Open MPI Development Mailing List Archives

  |   Home   |   Support   |   FAQ   |   all Development mailing list

Subject: Re: [OMPI devel] [EXTERNAL] What to do about openib/ofacm/cpc (was: r29703 - in trunk: contrib/p...)
From: Barrett, Brian W (bwbarre_at_[hidden])
Date: 2013-11-14 13:23:35


On 11/14/13 11:16 AM, "Jeff Squyres (jsquyres)" <jsquyres_at_[hidden]> wrote:

>On Nov 14, 2013, at 1:03 PM, Ralph Castain <rhc_at_[hidden]> wrote:
>
>>> 1) What the status of UDCM is (does it work reliably, does it support
>>> XRC, etc.)
>>
>> Seems to be working okay on the IB systems at LANL and IU. Don't know
>>about XRC - I seem to recall the answer is "no"
>
>FWIW, I recall that when Cisco was testing UDCM (a long time ago --
>before we threw away our IB gear...), we found bugs in UDCM that only
>showed up with really large numbers of MTT tests running UDCM (i.e., 10K+
>tests a night, especially with lots of UDCM-based jobs running
>concurrently on the same cluster).
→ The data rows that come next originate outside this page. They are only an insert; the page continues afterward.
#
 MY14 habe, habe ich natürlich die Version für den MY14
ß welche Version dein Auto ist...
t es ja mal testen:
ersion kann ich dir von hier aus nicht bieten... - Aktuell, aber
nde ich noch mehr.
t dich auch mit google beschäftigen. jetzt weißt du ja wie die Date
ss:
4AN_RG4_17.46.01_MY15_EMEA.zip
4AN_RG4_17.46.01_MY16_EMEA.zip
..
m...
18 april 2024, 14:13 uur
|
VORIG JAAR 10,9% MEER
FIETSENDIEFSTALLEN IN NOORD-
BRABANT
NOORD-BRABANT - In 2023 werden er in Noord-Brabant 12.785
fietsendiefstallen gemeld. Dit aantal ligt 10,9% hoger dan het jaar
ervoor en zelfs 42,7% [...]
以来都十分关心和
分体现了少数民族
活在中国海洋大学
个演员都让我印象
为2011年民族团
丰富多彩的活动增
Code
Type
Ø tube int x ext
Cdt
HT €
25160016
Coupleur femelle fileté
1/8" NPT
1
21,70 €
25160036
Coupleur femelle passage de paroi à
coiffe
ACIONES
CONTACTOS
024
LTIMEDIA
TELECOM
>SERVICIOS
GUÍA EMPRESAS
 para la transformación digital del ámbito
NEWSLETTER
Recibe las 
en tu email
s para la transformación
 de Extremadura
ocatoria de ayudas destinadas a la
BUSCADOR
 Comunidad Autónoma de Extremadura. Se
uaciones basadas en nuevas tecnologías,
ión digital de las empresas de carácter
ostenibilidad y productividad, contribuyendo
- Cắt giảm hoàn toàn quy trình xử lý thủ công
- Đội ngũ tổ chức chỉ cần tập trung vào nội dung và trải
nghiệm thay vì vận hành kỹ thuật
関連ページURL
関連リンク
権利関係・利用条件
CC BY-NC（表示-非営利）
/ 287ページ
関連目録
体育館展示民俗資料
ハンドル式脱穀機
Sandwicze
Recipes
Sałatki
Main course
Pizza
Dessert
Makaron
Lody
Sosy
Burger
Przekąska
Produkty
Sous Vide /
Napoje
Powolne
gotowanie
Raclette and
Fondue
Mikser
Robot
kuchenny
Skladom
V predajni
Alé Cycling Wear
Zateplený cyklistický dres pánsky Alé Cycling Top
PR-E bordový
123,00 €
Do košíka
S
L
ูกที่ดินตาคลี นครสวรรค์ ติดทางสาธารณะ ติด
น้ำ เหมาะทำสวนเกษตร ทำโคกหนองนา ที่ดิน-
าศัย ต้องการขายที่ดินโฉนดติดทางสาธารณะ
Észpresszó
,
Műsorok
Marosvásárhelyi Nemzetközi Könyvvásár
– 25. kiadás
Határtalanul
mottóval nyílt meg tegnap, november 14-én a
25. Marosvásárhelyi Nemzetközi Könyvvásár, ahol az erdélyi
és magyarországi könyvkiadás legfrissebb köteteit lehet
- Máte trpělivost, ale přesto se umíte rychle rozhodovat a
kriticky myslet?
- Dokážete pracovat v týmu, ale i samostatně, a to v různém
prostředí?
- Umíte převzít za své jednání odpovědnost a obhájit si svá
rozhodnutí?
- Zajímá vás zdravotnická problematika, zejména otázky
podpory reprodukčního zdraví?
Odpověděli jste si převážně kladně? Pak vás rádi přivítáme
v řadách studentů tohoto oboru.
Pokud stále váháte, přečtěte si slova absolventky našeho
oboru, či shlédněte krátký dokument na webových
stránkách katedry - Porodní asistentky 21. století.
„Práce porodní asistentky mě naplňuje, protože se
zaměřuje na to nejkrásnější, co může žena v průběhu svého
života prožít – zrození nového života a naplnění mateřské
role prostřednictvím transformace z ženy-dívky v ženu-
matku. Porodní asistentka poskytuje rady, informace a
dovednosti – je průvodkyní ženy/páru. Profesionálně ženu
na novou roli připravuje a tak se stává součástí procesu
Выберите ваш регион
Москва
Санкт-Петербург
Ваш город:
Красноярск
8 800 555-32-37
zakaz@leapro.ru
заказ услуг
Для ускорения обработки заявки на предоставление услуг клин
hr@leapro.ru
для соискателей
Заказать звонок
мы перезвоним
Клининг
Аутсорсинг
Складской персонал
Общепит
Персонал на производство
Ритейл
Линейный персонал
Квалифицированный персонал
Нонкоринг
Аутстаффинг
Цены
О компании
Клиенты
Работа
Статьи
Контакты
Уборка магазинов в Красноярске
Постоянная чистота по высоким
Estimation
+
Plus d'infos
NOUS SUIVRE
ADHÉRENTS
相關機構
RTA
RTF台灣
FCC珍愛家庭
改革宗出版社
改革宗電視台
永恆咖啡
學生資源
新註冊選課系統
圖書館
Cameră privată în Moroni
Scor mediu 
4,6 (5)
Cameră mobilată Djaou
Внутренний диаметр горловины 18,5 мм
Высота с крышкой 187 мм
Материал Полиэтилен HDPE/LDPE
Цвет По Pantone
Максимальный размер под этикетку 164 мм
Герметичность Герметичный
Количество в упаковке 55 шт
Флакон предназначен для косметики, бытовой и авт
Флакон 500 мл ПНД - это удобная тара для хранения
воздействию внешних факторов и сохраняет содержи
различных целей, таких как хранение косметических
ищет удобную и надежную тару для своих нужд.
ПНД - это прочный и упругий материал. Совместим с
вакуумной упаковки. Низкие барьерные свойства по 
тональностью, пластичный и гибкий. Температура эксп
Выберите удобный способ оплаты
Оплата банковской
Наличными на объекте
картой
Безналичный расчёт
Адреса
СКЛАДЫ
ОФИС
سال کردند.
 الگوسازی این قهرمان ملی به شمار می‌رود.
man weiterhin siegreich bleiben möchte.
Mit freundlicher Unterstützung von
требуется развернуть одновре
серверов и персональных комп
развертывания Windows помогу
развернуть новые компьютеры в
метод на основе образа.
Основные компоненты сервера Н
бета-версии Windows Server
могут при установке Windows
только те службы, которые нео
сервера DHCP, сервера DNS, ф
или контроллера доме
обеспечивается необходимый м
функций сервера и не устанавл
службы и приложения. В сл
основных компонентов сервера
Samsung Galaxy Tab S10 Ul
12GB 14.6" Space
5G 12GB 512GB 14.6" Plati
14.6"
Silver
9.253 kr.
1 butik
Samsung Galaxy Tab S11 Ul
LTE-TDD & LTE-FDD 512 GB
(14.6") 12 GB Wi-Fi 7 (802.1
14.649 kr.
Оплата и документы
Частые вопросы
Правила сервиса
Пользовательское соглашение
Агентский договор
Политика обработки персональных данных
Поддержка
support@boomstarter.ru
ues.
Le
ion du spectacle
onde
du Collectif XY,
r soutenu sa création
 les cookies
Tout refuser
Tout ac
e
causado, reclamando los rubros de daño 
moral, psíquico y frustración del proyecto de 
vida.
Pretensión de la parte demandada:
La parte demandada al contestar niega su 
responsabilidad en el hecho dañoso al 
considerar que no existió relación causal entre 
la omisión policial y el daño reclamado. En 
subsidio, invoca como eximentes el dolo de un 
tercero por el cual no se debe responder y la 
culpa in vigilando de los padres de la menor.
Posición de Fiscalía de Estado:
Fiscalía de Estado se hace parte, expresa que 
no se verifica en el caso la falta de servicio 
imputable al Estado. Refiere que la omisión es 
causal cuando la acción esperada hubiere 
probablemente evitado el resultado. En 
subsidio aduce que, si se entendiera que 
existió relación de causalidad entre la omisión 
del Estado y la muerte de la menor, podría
These types of bugs didn't show up in
>casual testing.
>
>Has that happened with the new/fixed UDCM? Cisco is no longer in a
>position to test this.

Neither are we at Sandia, unfortunately. I only have 16 nodes for nightly
testing, and only 8 of those are always running Linux, so that doesn't
help much on the stress test.

>>> 2) What's the difference between CPCs and OFACM and what's our plans
>>> w.r.t 1.7 there?
>>
>> Pasha created ofacm because some of the collective components now need
>>to forge connections. So he created the common/ofacm code to meet those
>>needs, with the intention of someday replacing the openib cpc's with the
>>new common code. However, this was stalled by the iWarp issue, and so it
>>fell off the table.
>>
>> We now have two duplicate ways of doing the same thing, but with code
>>in two different places. :-(
>
>FWIW, the iWARP vendors have repeatedly been warned that ofacm is going
>to take over, and unless they supply patches, iWarp will stop working in
>Open MPI. I know for a fact that they are very aware of this.
>
>So my $0.02 is that ofacm should take over -- let's get rid of CPC and
>have openib use the ofacm. The iWarp folks can play catch up if/when
>they want to.
>
>Of course, I'm not in this part of the code base any more, so it's not
>really my call -- just my $0.02...

Of course, that doesn't help with the core issue; we can't have a
regression w.r.t XRC support between 1.7.3 and 1.7.4. But I agree, I'm
fine with only fixing this in one place.

Brian

--
  Brian W. Barrett
  Scalable System Software Group
  Sandia National Laboratories